- Born: May 13, 1966 (age 59)
- Occupation: Screenwriter
- Years active: 1997–present
- Spouse: Andrew W. Marlowe ​(m. 1997)​
- Children: 2

= Terri Edda Miller =

American screenwriter

Terri Edda Miller (sometimes Terri Miller or Terri E. Miller; born May 13, 1966) is an American screenwriter, producer, and director.

==Biography==
Miller's first job in Hollywood was as an intern in Broadcast Standards at ABC, a network that she would return to as writer and executive producer on the crime-dramedy television series Castle. In seven seasons on the show, Miller wrote 12 episodes, including “Vampire Weekend,” “Poof, You’re Dead,” “Always,” “Cuffed,” "The Time of Our Lives," "The Wrong Stuff," and "Hollander's Woods.”

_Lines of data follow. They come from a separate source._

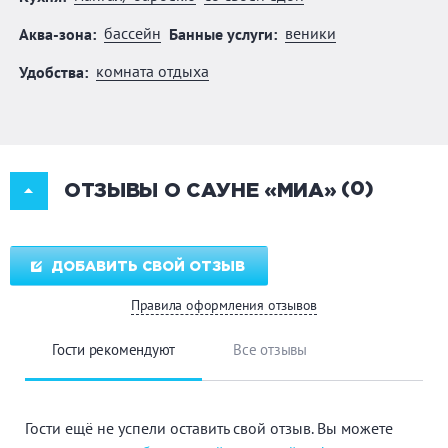
бассейн
веники
Аква-зона:
Банные услуги:
комната отдыха
Удобства:
(0)
ОТЗЫВЫ О САУНЕ «МИА»
ДОБАВИТЬ СВОЙ ОТЗЫВ
Правила оформления отзывов
Гости рекомендуют
Все отзывы
Гости ещё не успели оставить свой отзыв. Вы можете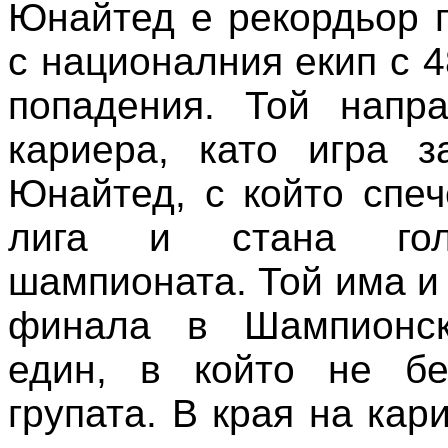
Юнайтед е рекордьор 
с националния екип с 
попадения. Той напра
кариера, като игра з
Юнайтед, с който спе
лига и стана гол
шампионата. Той има и
финала в Шампионск
един, в който не б
групата. В края на кар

During the run of the series, Miller also handled several new-media promotions surrounding the show including live-tweeting episodes and managing the Twitter account for the show's eponymous crime writer, Richard Castle.

Miller won a Screenwriting Award in 2004 at the Nantucket Film Festival for her Short Film DysEnchanted, which starred Alexis Bledel, James Belushi, Laura Kightlinger, and Sarah Wynter and was also a hit at the 2004 Sundance Festival.

Miller also won Back East Picture Show's Grand Prize Barbato Future Filmmaker Award ("For the filmmaker who demonstrated the most all around talent in a low budget feature or short and whose talents suggest that they will blossom into one of our most celebrated filmmakers of tomorrow”) for the short film My Femme Lady. Other credits include feature and television projects with DreamWorks, Disney, and ABC, including Whit & Wisdom, Game Rules, and Bedwarmer..

Miller also won the Nicholl Fellowship award in 1992 for her script Bedwarmer. It was at the Nicholl Fellowship awards dinner that she met her husband and fellow award winner Andrew W. Marlowe. In 2013, they partnered to form MilMar Pictures. In 2016, it was announced that they would partner with Tandem Productions for Take Two, a crime procedural about an LA private investigator and an actress working together to solve cases. Previously in 2014, it was announced that Miller would executive produce a television series centered on Castle character Derrick Storm alongside Marlowe with writer Gregory Poirier.

Miller serves on the board of directors of the Young Storytellers Foundation and on the board of directors of the Writer's Guild Foundation.